The final chapter in the volume is a short piece by Eugene Garfield jauntily entitled: ‘How I learned to love the Brits.’ This anecdotal piece focuses in part on his attendance at the Dorking Conference on Classification in 1957 and the many friendships that he had forged then and since with his UK colleagues.

Looking at the whole volume, a few key themes stand out. Firstly, some of the authors emphasise the important balance that needs to be maintained between theory and practice. Wilson’s comments on the potentially overly theoretical nature of user studies have already been mentioned. In a similar vein, Robertson notes that the laboratory nature of the TREC experiments means that they are essentially an abstraction, while ‘certain aspects of the real world are highly resistant to abstraction’ (p. 86). Secondly, it is clear that certain aspects of information science research have been completely transformed by the growing availability of vast amounts of networked information. This applies in particular to information retrieval research, where the TREC experiments have needed to demonstrate scalability as well as precision and recall. It is also true of more specialised areas like image retrieval or subject classification. In some contexts, the existence of networks has led to the development of completely new areas of research, e.g. Webometrics. Thirdly, Cronin’s chapter, together with the chapters on chemoinformatics and health informatics, demonstrates that information science is highly interdisciplinary in nature. Cronin has, however, noticed that citation relationships are often unidirectional. With reference to the sociology of science, he notes that this domain’s ‘intellectual vanguard … are cited routinely in the leading information science journals,’ but that ‘regrettably, there is little citation in the reverse direction’ (p. 119).

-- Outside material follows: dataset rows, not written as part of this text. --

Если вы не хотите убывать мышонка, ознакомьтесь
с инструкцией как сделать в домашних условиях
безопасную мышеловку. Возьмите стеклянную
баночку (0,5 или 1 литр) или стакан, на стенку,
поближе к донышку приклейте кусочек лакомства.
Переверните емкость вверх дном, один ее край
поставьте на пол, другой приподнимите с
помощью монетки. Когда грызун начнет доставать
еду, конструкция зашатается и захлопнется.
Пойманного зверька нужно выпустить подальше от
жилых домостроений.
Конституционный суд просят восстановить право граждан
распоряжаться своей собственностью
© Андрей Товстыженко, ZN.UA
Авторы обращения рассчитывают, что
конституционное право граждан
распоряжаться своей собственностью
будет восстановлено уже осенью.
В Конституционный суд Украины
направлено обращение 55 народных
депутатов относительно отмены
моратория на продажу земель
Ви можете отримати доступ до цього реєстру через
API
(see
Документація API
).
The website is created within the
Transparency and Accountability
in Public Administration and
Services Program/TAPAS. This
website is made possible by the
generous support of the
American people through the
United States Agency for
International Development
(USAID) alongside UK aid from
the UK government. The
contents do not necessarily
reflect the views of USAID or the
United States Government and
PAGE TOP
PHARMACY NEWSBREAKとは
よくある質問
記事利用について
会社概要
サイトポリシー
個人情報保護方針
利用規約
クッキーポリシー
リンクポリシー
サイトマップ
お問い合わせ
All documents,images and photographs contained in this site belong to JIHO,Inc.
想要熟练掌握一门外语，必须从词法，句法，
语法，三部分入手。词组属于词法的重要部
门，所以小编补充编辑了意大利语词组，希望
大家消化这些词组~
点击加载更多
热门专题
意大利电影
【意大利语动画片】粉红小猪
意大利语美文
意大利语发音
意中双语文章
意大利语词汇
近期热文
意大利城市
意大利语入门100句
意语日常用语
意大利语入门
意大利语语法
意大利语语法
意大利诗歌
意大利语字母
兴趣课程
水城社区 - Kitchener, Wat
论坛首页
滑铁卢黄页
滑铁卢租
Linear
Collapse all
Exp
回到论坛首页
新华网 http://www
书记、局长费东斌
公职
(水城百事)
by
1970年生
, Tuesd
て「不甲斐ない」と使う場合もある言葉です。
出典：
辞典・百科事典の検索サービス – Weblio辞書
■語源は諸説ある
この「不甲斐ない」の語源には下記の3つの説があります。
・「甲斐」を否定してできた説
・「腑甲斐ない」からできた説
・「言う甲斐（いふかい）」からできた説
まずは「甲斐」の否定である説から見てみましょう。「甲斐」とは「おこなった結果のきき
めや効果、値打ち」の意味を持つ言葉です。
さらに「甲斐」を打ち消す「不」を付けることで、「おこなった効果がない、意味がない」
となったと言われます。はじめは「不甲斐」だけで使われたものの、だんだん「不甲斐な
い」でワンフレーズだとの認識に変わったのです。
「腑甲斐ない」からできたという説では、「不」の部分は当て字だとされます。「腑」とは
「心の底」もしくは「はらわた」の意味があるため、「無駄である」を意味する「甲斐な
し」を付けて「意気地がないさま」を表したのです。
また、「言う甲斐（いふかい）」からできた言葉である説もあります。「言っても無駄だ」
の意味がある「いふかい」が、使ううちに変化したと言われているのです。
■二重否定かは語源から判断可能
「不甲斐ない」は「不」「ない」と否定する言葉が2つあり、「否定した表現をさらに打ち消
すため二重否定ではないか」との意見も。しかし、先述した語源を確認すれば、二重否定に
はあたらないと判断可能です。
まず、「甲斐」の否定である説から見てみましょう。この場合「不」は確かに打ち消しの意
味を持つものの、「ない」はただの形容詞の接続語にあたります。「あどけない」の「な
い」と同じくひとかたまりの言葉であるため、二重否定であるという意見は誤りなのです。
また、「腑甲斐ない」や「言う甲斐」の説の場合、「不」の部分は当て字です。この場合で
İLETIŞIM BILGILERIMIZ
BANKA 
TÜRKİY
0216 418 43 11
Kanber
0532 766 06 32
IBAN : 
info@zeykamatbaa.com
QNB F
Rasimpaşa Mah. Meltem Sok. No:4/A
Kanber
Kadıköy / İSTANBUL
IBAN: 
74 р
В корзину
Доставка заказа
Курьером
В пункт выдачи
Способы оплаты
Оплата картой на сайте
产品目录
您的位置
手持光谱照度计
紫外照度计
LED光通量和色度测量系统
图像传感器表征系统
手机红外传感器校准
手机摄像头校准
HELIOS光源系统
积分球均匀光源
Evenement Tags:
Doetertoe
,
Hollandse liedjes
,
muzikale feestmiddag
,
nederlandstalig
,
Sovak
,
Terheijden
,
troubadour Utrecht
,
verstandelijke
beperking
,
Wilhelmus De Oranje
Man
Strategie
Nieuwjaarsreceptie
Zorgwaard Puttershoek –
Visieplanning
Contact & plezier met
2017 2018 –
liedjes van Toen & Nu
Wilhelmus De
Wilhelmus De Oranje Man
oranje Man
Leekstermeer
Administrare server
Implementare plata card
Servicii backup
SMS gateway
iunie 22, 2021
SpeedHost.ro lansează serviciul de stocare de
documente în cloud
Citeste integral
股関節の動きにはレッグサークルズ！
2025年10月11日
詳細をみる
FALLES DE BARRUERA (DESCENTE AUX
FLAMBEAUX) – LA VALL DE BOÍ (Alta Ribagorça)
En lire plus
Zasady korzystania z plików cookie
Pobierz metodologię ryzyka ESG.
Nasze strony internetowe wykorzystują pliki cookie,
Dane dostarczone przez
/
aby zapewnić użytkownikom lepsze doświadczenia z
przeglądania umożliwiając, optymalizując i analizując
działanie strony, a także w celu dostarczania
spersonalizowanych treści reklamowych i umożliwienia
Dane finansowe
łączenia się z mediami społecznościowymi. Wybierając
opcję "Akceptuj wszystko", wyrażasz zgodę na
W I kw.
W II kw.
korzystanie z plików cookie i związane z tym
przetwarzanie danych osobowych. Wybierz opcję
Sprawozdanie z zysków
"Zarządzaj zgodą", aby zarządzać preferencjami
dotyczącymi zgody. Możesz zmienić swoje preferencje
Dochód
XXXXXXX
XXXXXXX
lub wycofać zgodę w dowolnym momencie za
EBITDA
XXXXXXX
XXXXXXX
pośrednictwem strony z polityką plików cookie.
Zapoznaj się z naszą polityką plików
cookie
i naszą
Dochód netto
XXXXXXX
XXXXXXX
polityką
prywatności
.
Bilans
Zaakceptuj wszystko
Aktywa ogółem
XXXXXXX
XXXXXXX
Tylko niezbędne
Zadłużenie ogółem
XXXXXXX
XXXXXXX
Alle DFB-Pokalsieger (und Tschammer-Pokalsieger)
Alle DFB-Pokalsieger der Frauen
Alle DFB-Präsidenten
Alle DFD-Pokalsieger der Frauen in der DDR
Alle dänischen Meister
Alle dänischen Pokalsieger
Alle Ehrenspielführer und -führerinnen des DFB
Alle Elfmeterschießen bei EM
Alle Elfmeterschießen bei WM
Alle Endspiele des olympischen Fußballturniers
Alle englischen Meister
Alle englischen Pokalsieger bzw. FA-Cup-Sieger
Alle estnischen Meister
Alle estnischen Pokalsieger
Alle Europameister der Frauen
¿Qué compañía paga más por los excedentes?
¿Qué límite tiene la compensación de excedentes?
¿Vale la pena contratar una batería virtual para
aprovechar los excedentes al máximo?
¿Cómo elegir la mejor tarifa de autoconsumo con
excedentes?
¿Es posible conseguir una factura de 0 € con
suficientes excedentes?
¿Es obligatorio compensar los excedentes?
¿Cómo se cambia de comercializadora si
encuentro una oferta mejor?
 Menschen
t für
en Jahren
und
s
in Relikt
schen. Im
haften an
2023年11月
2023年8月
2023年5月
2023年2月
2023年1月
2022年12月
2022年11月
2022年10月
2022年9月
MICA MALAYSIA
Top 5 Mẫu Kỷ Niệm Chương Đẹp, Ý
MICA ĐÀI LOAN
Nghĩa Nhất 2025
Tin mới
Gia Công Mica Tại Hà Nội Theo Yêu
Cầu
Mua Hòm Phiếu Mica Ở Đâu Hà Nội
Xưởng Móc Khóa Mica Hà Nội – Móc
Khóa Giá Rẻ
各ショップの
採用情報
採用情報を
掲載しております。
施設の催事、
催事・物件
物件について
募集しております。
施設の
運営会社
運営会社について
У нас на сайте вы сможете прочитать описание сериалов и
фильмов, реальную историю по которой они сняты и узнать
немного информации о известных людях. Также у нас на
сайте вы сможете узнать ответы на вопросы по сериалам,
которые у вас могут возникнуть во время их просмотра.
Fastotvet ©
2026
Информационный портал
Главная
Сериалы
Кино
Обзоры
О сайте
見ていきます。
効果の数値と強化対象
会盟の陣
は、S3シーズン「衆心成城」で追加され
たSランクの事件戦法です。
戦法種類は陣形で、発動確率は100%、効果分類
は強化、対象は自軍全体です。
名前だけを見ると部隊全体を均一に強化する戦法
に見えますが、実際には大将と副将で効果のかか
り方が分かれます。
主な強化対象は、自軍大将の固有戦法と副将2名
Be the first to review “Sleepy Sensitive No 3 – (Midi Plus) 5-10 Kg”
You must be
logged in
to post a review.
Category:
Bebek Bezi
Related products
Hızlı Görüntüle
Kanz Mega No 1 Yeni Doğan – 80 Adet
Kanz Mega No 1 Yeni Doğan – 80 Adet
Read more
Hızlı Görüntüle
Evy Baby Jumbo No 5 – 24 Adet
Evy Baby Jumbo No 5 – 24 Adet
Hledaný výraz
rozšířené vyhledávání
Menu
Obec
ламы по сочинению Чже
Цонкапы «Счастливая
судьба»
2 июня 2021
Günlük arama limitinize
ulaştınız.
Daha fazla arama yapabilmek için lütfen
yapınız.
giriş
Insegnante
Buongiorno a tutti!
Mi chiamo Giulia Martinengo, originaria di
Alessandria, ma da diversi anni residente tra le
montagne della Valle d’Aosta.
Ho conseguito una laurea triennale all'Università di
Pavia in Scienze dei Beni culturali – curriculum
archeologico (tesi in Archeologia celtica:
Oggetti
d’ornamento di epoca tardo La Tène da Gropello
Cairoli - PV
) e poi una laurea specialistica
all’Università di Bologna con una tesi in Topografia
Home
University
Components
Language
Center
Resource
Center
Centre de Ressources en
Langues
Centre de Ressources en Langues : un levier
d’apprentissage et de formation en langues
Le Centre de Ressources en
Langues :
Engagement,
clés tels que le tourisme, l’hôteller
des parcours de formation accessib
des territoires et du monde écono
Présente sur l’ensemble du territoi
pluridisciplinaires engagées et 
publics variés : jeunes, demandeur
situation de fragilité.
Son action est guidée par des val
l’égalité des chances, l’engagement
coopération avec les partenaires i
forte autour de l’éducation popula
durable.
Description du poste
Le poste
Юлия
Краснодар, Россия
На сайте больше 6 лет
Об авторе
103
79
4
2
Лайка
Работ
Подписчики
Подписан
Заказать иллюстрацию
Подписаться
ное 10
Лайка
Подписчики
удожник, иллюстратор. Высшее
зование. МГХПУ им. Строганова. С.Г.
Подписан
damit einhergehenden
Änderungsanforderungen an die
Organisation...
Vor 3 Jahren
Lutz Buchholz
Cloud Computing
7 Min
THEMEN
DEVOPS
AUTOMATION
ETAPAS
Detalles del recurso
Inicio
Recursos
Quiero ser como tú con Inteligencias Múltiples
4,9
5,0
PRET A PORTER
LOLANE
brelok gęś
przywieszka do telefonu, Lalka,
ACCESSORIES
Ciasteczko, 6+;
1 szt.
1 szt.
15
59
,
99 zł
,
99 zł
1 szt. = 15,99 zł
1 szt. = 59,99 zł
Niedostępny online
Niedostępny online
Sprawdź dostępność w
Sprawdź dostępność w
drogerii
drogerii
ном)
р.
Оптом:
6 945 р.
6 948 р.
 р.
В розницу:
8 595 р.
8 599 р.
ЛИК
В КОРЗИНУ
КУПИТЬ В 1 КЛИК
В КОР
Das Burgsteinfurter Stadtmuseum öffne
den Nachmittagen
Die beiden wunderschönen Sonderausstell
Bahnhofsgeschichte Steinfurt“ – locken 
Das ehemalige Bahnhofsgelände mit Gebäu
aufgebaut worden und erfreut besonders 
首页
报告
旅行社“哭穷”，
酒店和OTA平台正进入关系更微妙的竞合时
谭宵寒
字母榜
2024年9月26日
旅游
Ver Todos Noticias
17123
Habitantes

Perhaps the most important general insight from this volume is the importance of linking information science research to its wider contexts. Given the sociological turn in information science described in Cronin’s chapter, it would seem useful to apply some of these techniques to topics covered in other chapters. For example, in his discussion of institutional OA policies and mandates, Oppenheim comments that ‘surveys and anecdotal evidence indicate that the real issue is not that scholars are not convinced by OA, but rather they do not have the time to convert their materials into a format suitable for an IR [institutional repository], and the matter is simply not a high enough priority for them’ (p. 314). Perhaps this area would represent a profitable one for sociologists of science to explore in more detail.

This volume would be of interest to anyone interested in the history of information science in the UK and for those wanting to get an overview of current trends. The volume is well produced and the layout very clear. I noticed the occasional typographic error, chiefly in personal names, e.g. Cramer for Cranmer (p. 98), Jacob for Jacobs (p. 321). One minor annoyance was that Mahon’s conception of ‘Europe’ seems to conflate the geographical expression with the political entity of the European Union (and its predecessor organisations). The main remaining question that needs to be asked is whether papers already published in an academic journal really need to be published again in book form? After all, many potential readers may already have access to this content via their institutional subscriptions to e-journals. The editor addresses this challenge in his preface, commenting that publishing in book form enables the content to be distributed to a wider readership. On balance, this assessment is probably correct.